▸ Work order
Check each line below for the word "click". How many have it? Answer with the number only.

▸ Data extracts
=== Section Start ===
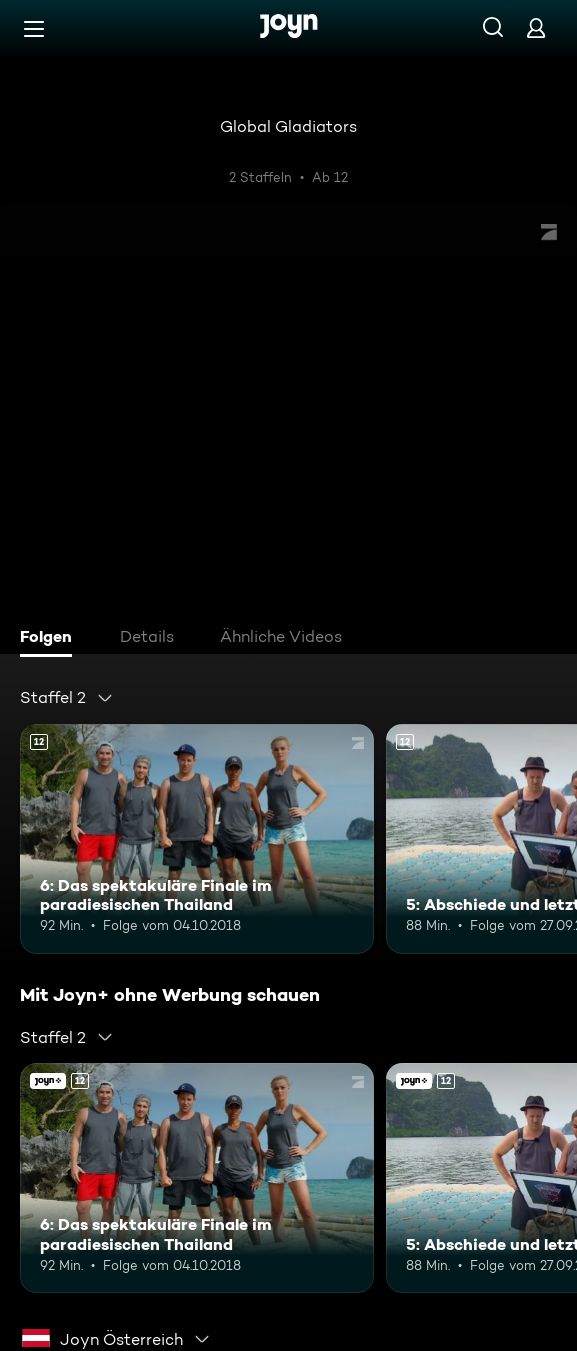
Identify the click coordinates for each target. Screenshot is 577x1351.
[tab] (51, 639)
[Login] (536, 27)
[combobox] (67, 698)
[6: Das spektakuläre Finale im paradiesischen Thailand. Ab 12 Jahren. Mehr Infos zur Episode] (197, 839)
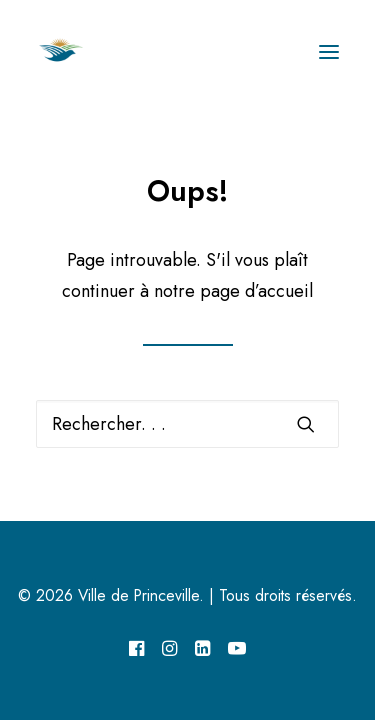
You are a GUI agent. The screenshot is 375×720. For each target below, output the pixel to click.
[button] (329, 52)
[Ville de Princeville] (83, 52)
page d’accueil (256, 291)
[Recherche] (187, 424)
=== Section End ===
=== Section Start ===
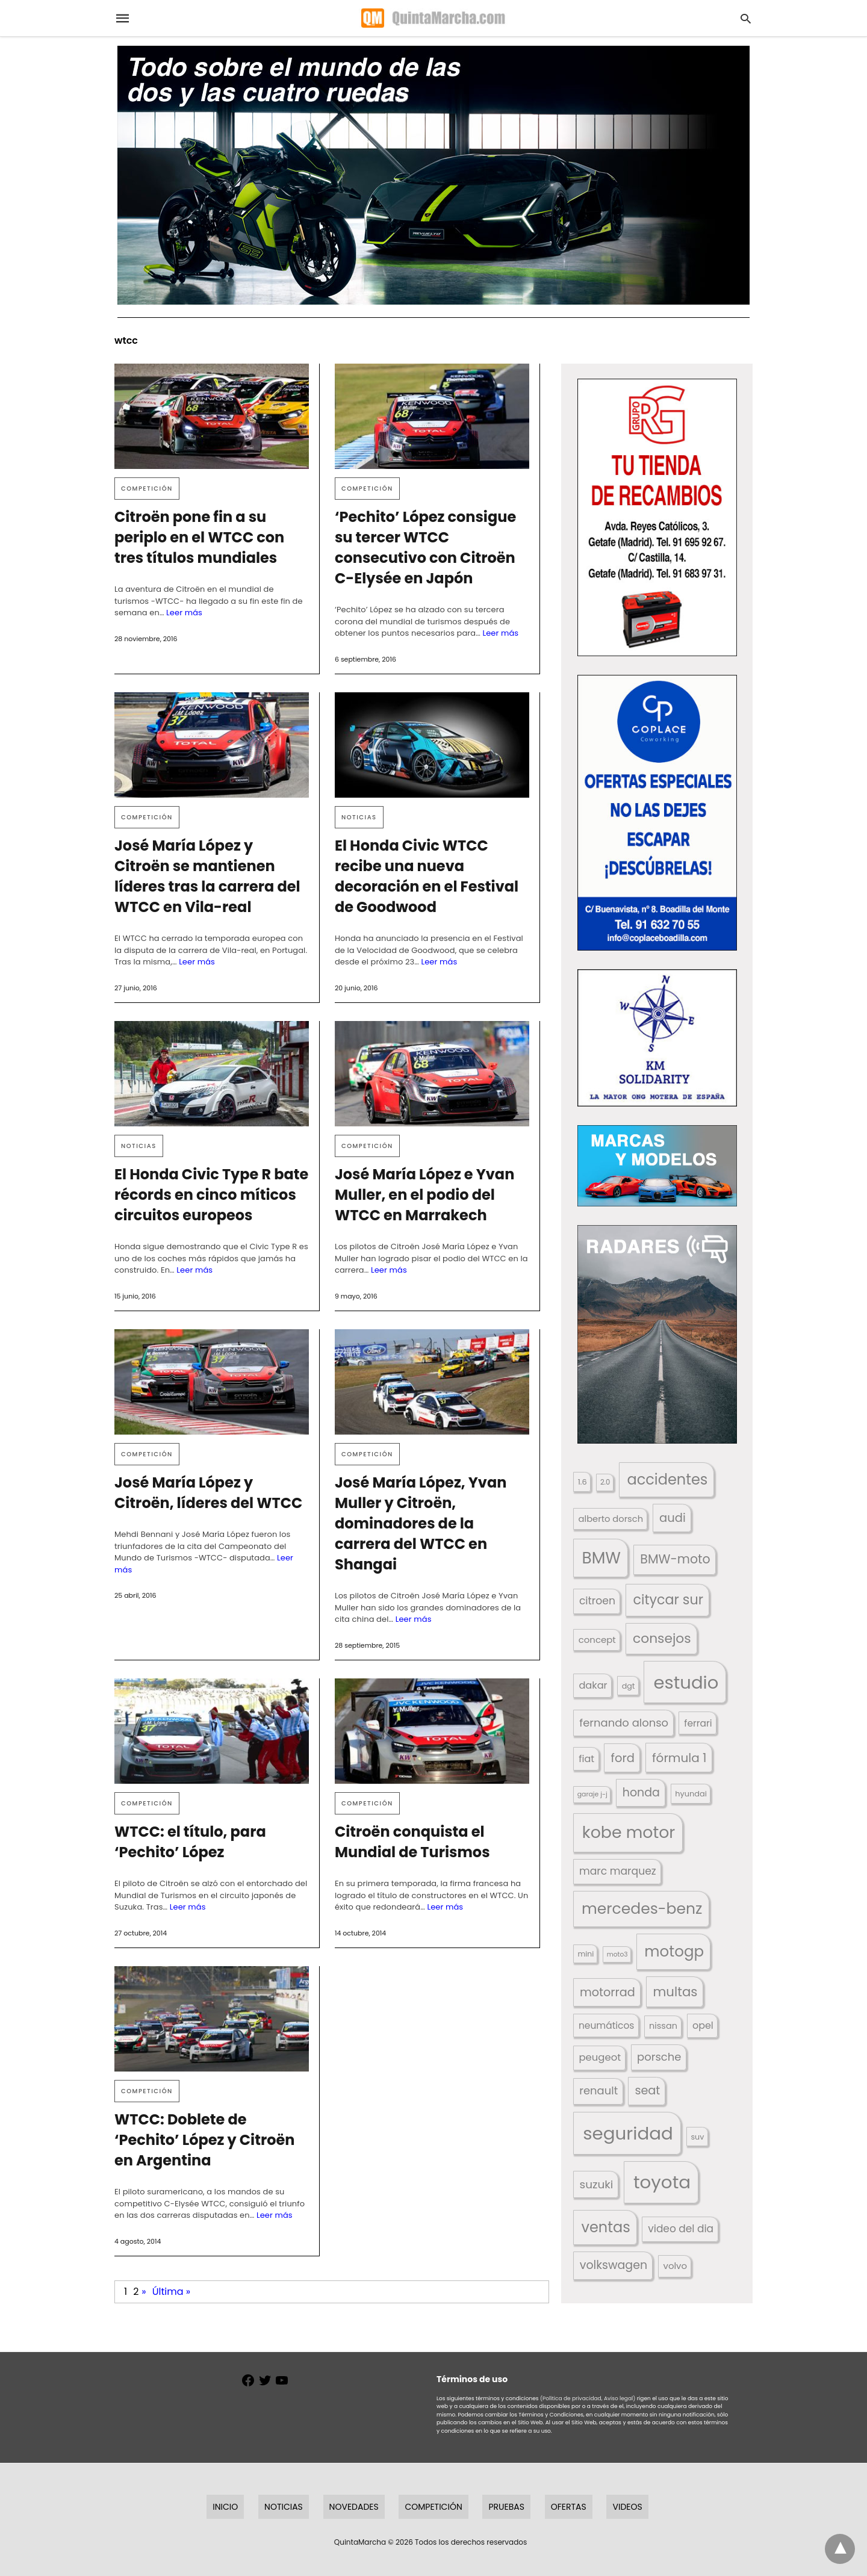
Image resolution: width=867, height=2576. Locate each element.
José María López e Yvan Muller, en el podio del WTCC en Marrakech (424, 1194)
=== Section End ===
▸ Response box
2